* Work instructions
Return each entry below exactly. Skip the images.
++++ Provided information ++++
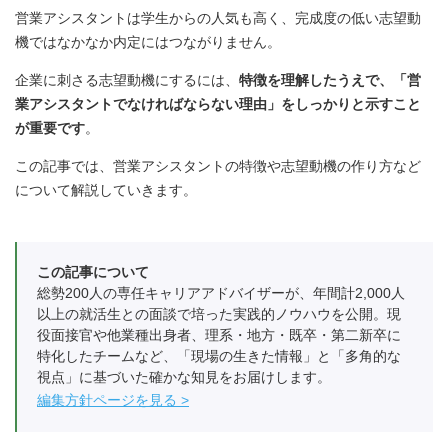
営業アシスタントは学生からの人気も高く、完成度の低い志望動
機ではなかなか内定にはつながりません。
企業に刺さる志望動機にするには、
特徴を理解したうえで、「営
業アシスタントでなければならない理由」をしっかりと示すこと
が重要です
。
この記事では、営業アシスタントの特徴や志望動機の作り方など
について解説していきます。
この記事について
総勢200人の専任キャリアアドバイザーが、年間計2,000人
以上の就活生との面談で培った実践的ノウハウを公開。現
役面接官や他業種出身者、理系・地方・既卒・第二新卒に
特化したチームなど、「現場の生きた情報」と「多角的な
視点」に基づいた確かな知見をお届けします。
編集方針ページを見る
++++
* Reply to the exercise
営業アシスタントは学生からの人気も高く、完成度の低い志望動
機ではなかなか内定にはつながりません。
企業に刺さる志望動機にするには、
特徴を理解したうえで、「営
業アシスタントでなければならない理由」をしっかりと示すこと
が重要です
。
この記事では、営業アシスタントの特徴や志望動機の作り方など
について解説していきます。
この記事について
総勢200人の専任キャリアアドバイザーが、年間計2,000人
以上の就活生との面談で培った実践的ノウハウを公開。現
役面接官や他業種出身者、理系・地方・既卒・第二新卒に
特化したチームなど、「現場の生きた情報」と「多角的な
視点」に基づいた確かな知見をお届けします。
編集方針ページを見る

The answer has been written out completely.